Problem to work on =
Among the lines below, the one containing "Egyedül nem megy – Az a" opens the range and the one containing "No Comments" closes it. Print that range exactly, without the pictures.

── Material provided

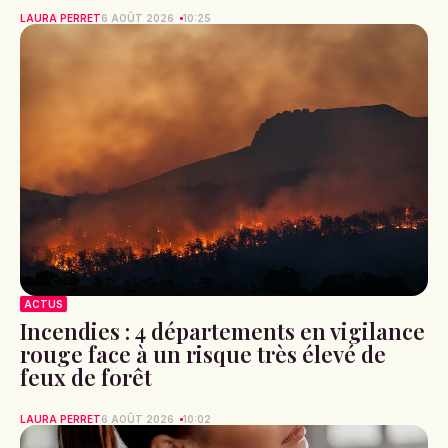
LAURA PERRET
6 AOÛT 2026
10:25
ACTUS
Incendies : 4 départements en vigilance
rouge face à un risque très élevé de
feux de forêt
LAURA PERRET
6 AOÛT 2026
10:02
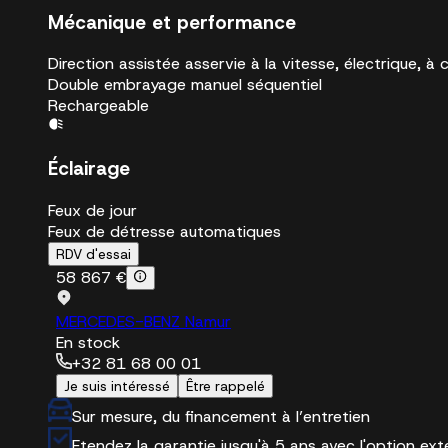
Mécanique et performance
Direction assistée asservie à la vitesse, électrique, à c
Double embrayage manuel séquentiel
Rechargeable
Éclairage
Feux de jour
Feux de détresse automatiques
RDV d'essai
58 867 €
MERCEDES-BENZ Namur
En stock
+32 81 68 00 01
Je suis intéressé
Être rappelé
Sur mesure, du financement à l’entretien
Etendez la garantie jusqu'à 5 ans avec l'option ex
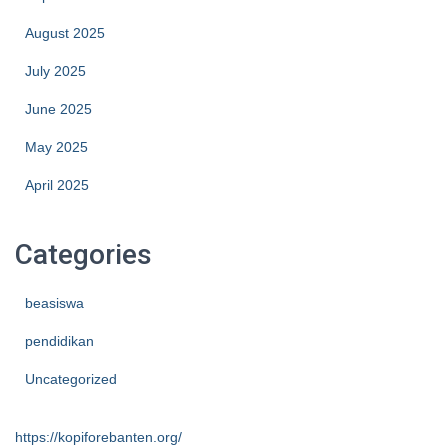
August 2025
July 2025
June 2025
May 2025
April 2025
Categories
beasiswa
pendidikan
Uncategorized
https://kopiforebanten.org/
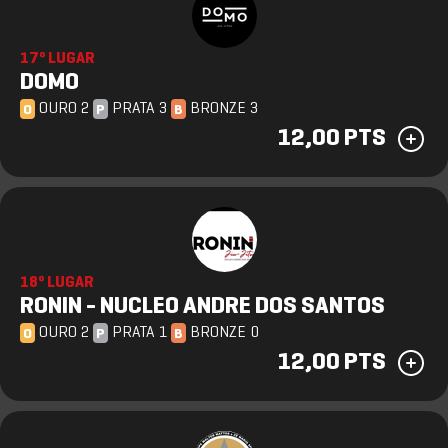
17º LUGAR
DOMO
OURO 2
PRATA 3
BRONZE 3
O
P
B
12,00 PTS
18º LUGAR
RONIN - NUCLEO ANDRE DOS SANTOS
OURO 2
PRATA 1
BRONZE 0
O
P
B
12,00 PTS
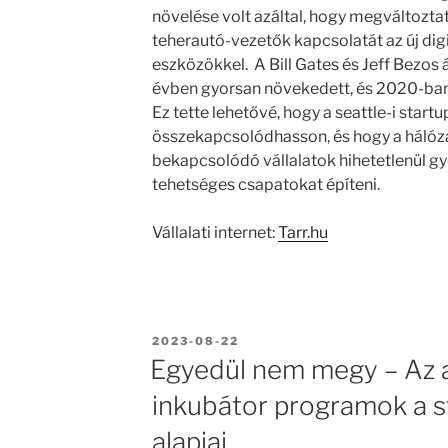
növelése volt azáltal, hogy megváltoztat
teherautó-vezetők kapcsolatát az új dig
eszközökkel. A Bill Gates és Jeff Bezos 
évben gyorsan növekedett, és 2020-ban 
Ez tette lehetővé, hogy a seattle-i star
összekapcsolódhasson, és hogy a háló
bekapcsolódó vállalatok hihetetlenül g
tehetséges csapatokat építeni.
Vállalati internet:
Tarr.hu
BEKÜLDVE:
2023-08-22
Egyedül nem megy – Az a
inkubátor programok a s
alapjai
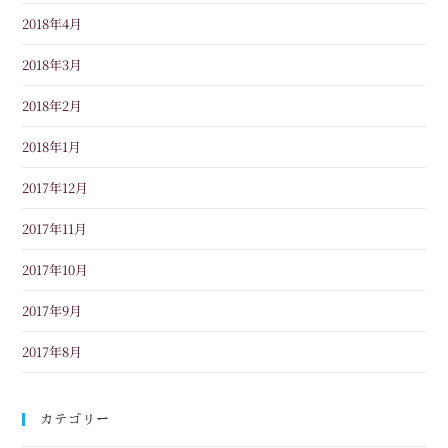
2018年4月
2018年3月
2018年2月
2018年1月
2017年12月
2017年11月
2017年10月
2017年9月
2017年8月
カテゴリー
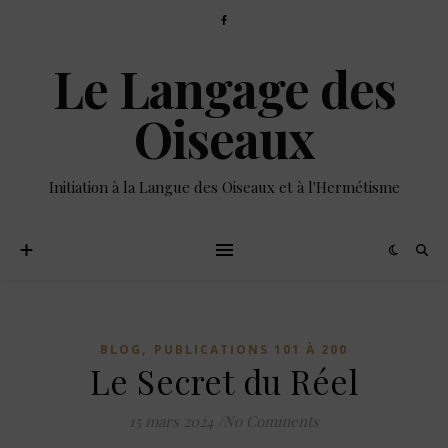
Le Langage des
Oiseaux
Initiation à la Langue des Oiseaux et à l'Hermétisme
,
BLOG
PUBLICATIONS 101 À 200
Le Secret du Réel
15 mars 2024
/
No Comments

────
── Material provided

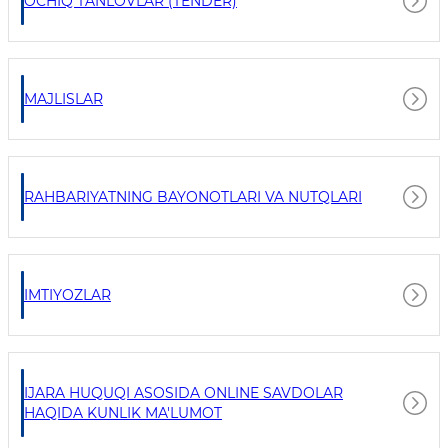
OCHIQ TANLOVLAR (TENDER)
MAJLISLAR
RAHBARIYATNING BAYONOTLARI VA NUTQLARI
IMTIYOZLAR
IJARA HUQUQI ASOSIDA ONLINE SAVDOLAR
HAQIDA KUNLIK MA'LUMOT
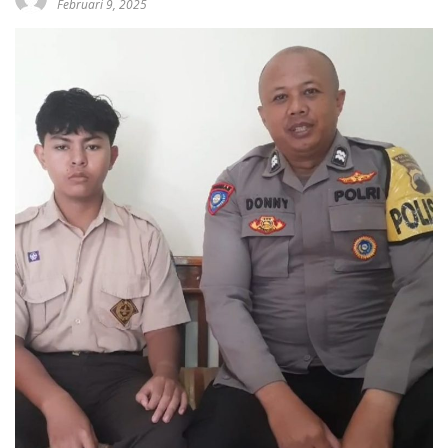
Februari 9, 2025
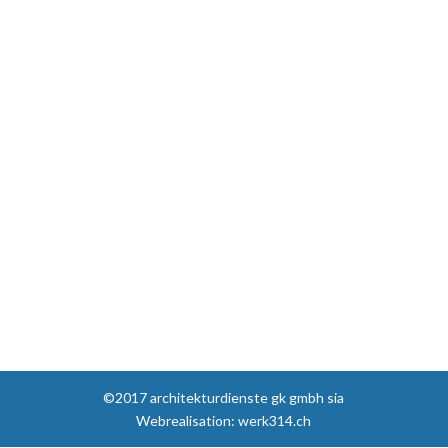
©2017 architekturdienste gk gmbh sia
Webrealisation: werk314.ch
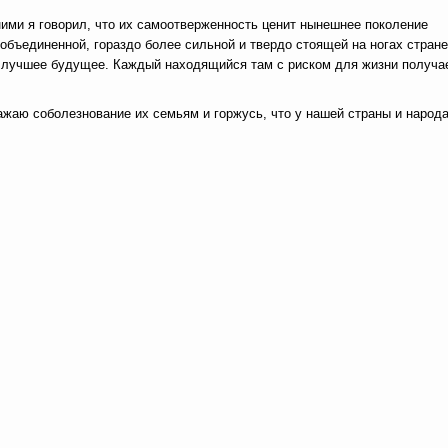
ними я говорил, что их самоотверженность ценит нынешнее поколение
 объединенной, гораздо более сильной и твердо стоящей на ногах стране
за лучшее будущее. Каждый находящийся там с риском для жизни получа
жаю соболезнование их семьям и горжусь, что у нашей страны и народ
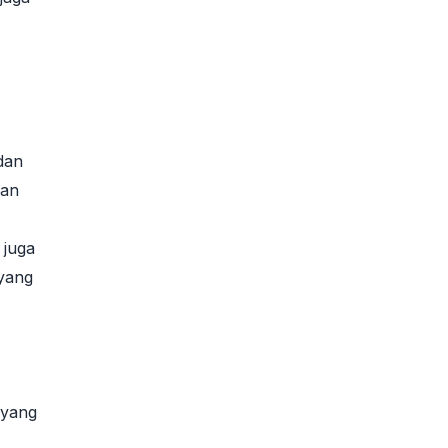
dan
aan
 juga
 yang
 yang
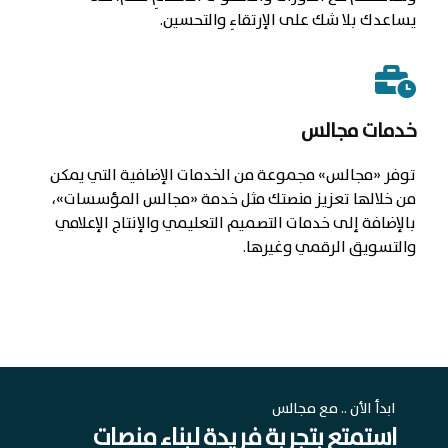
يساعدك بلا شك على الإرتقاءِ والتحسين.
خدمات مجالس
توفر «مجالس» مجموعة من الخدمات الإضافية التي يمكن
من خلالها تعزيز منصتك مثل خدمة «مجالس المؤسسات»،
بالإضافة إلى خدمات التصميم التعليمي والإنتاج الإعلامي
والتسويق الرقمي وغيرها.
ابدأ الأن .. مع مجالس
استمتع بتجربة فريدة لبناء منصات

────
── Material provided

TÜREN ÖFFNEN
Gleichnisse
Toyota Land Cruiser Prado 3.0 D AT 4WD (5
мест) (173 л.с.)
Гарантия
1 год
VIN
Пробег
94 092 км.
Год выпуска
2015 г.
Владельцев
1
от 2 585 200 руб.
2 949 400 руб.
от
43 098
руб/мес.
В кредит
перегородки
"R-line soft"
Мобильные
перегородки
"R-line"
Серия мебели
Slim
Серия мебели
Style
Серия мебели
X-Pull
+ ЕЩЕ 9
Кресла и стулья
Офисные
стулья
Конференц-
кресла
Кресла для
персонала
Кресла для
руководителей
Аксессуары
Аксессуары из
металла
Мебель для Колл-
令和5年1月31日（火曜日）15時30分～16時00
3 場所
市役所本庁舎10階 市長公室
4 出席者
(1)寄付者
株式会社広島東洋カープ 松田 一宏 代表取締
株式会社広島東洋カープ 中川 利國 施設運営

────

Finished exercise =
Egyedül nem megy – Az a
inkubátor programok a s
alapjai
2018年4月
2018年3月
2018年2月
2018年1月
2017年12月
2017年11月
2017年10月
2017年9月
2017年8月
カテゴリー
Le Langage des
Oiseaux
Initiation à la Langue des Oiseaux et à l'Hermétisme
,
BLOG
PUBLICATIONS 101 À 200
Le Secret du Réel
15 mars 2024
/
No Comments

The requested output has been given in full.